On June 10, 2021, Clarivate
announced that CSHC had priced a private offering of $1.0 billion of 3.875% senior secured notes due
2028 and $1.0 billion of 4.875%
senior notes due 2029 (collectively, the "Old Notes"), and
announced that it intended to use the net proceeds from the Old
Notes offering to finance a portion of the purchase price for the
pending Acquisition. The proceeds from the Old Notes offering are
currently held in escrow pending completion of the Acquisition. If
the Acquisition is not completed by November
8, 2021, or if at any time prior CSHC delivers a written
notice that in its reasonable judgment certain conditions,
including closing of the Acquisition, will not be satisfied by such
date, CSHC would be obligated to redeem all outstanding Old Notes
whether or not Clarivate expects the Acquisition to be completed
within the timetable contemplated by the Amendment. In connection
with the Amendment, Clarivate obtained a $2.0 billion unsecured bridge facility to provide
certainty of funds through April 29,
2022 in the event that CSHC becomes obligated to redeem all
or any portion of the Old Notes and return such proceeds to holders
of the Old Notes.
CSHC is offering to holders of the Old Notes the opportunity to
exchange such notes for two new series of substantially identical
notes (the "New Notes") that contain a provision requiring
Clarivate to redeem such New Notes if the Acquisition has not been
consummated on or before April 29,
2022, on the terms and subject to the conditions set forth
in the Offering Memorandum dated August 9,
2021 (the "Offering Memorandum" and, together with the
eligibility letter and the notice of guaranteed delivery, the
"Exchange Offer Documents").

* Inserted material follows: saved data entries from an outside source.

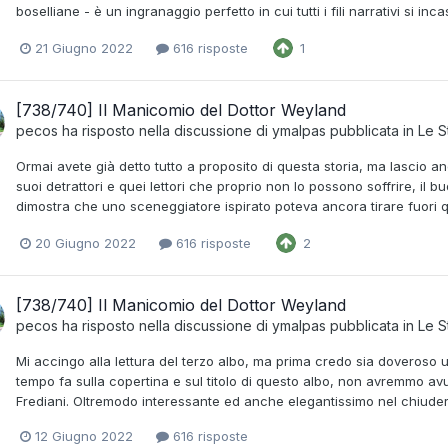
boselliane - è un ingranaggio perfetto in cui tutti i fili narrativi si in
21 Giugno 2022
616 risposte
1
[738/740] Il Manicomio del Dottor Weyland
pecos
ha risposto nella discussione di
ymalpas
pubblicata in
Le S
Ormai avete già detto tutto a proposito di questa storia, ma lascio a
suoi detrattori e quei lettori che proprio non lo possono soffrire, i
dimostra che uno sceneggiatore ispirato poteva ancora tirare fuori 
20 Giugno 2022
616 risposte
2
[738/740] Il Manicomio del Dottor Weyland
pecos
ha risposto nella discussione di
ymalpas
pubblicata in
Le S
Mi accingo alla lettura del terzo albo, ma prima credo sia doveroso
tempo fa sulla copertina e sul titolo di questo albo, non avremmo avuto
Frediani. Oltremodo interessante ed anche elegantissimo nel chiudere l
12 Giugno 2022
616 risposte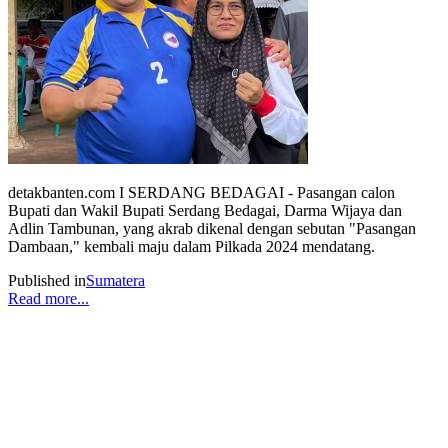
detakbanten.com I SERDANG BEDAGAI - Pasangan calon
Bupati dan Wakil Bupati Serdang Bedagai, Darma Wijaya dan
Adlin Tambunan, yang akrab dikenal dengan sebutan "Pasangan
Dambaan," kembali maju dalam Pilkada 2024 mendatang.
Published in
Sumatera
Read more...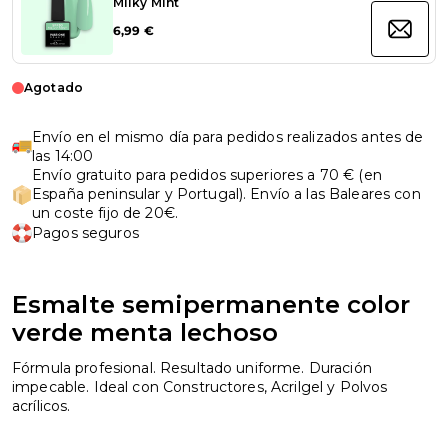
Milky Mint
6,99 €
Agotado
Envío en el mismo día para pedidos realizados antes de
las 14:00
Envío gratuito para pedidos superiores a 70 € (en
España peninsular y Portugal). Envío a las Baleares con
un coste fijo de 20€.
Pagos seguros
Esmalte semipermanente color
verde menta lechoso
Fórmula profesional. Resultado uniforme. Duración
impecable. Ideal con Constructores, Acrilgel y Polvos
acrílicos.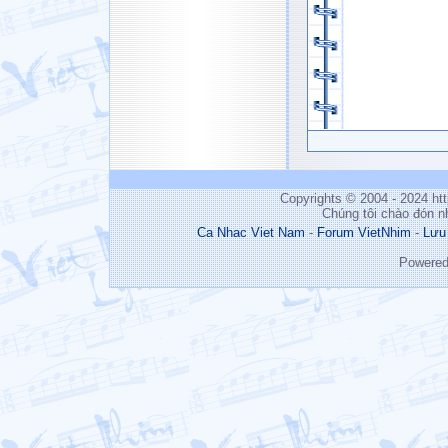
Copyrights © 2004 - 2024 h
Chúng tôi chào đón n
Ca Nhac Viet Nam
-
Forum VietNhim
-
Lưu
Powere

The exchange transaction consists of
two separate private offers to exchange (each, an "Exchange Offer"
and collectively, the "Exchange Offers") any and all of the
outstanding Old Notes, for the corresponding series of New Notes.

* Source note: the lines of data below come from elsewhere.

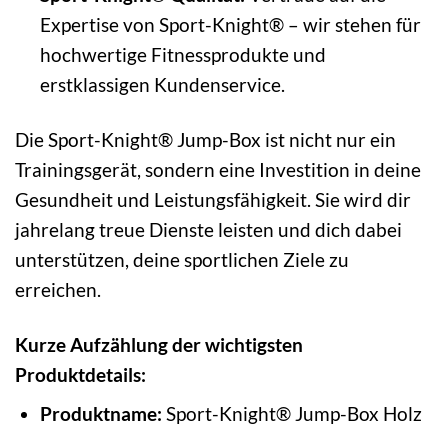
Expertise von Sport-Knight® – wir stehen für
hochwertige Fitnessprodukte und
erstklassigen Kundenservice.
Die Sport-Knight® Jump-Box ist nicht nur ein
Trainingsgerät, sondern eine Investition in deine
Gesundheit und Leistungsfähigkeit. Sie wird dir
jahrelang treue Dienste leisten und dich dabei
unterstützen, deine sportlichen Ziele zu
erreichen.
Kurze Aufzählung der wichtigsten
Produktdetails:
Produktname:
Sport-Knight® Jump-Box Holz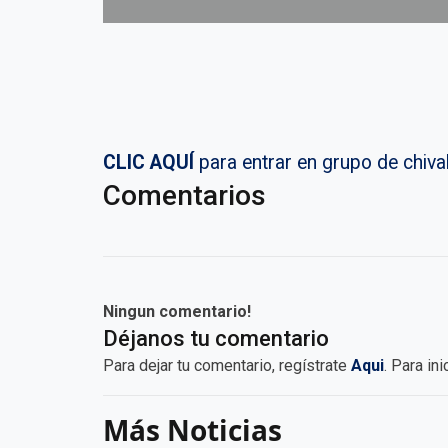
CLIC AQUÍ
para entrar en grupo de chi
Comentarios
Ningun comentario!
Déjanos tu comentario
Para dejar tu comentario, regístrate
Aqui
. Para in
Más Noticias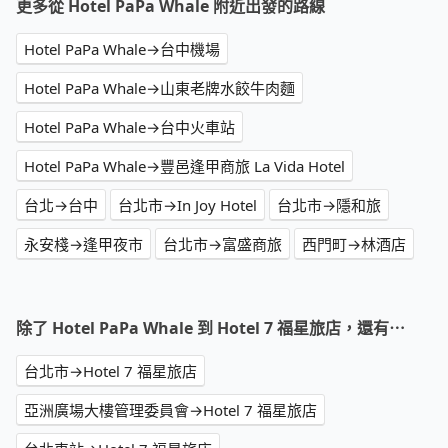
更多從 Hotel PaPa Whale 附近出發的路線
Hotel PaPa Whale→台中機場
Hotel PaPa Whale→山東老牌水餃牛肉麵
Hotel PaPa Whale→台中火車站
Hotel PaPa Whale→豐邑逢甲商旅 La Vida Hotel
台北→台中
台北市→In Joy Hotel
台北市→隱和旅
永安棧→逢甲夜市
台北市→富盛商旅
西門町→林酒店
除了 Hotel PaPa Whale 到 Hotel 7 福星旅店，還有⋯
台北市→Hotel 7 福星旅店
亞洲廣場大樓管理委員會→Hotel 7 福星旅店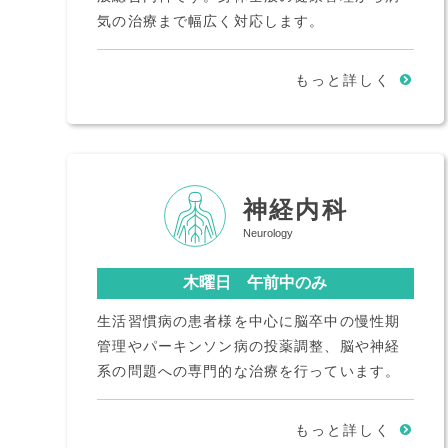
気の治療まで幅広く対応します。
もっと詳しく
神経内科
Neurology
木曜日 午前中のみ
生活習慣病の患者様を中心に脳卒中の慢性期
管理やパーキンソン病の投薬調整、脳や神経
系の問題への専門的な治療を行っています。
もっと詳しく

No consents are being solicited as part of the Exchange Offers and
no minimum condition exists for either Exchange Offer. Upon
consummation of the Exchange Offers, an amount of cash that is
equal to the aggregate principal amount of the New Notes will be
deposited into segregated escrow accounts pending the completion of
the Acquisition.
The New Notes of each series will have the same coupon payment
and interest payment dates as the applicable series of Old Notes,
and will have covenants and other terms that are substantially
identical to the covenants and terms of the applicable series of
Old Notes, except that the New Notes of each series will (i) have
an escrow end date of April 29, 2022,
(ii) have a maturity date that is set at one day after the
applicable maturity date for the applicable series of Old Notes,
and (iii) provide that the escrow end date may be further extended
by a maximum of six months with the consent of the holders of at
least a majority in aggregate principal amount of the New Notes of
such series then outstanding. The principal terms of the Exchange
Offers are summarized in the table below:
Title of Series of
Old
Notes to be Exchanged
|
Principal
Amount
Outstanding
|
CUSIP / ISIN
No
|
|
Old
Notes
Escrow End
Date
|
New Notes
Maturity Date
|
New
Notes
Escrow End
Date
|
Total
Consideration
|
Rule
144A
|
Regulation
S
|
Old Notes
Maturity Date
|
Principal
Amount
of New Notes (1)
|
3.875% Senior
Secured
Notes due 2028
|
$
1,000,000,000
|
18064PAA7 /
US18064PAA75
|
U1800QAA7 /
USU1800QAA77
|
June 30,
2028
|
November 8,
2021
|
July 1,
2028
|
April 29,
2022
|
$1,000
|
4.875% Senior
Notes
due 2029
|
$
1,000,000,000
|
18064PAB5 /
US18064PAB58
|
U1800QAB5 /
USU1800QAB50
|
June 30,
2029
|
November 8,
2021
|
July 1,
2029
|
April 29,
2022
|
$1,000
|
(1)
|
Represents the Total
Consideration per $1,000 principal amount of Old Notes validly
tendered and not validly withdrawn and accepted for
exchange.
|
The Exchange Offers will expire at 5:00
p.m., New York City time,
on August 13, 2021, unless extended
or earlier terminated by CSHC (the "Expiration Date"). Tenders of
Old Notes submitted in the Exchange Offers may be validly withdrawn
at any time at or prior to 5:00 p.m.
New York City time, on
August 13, 2021, subject to any
extension by CSHC, but thereafter will be irrevocable, except in
certain limited circumstances where additional withdrawal rights
are required by law (as determined by CSHC). The "Settlement Date"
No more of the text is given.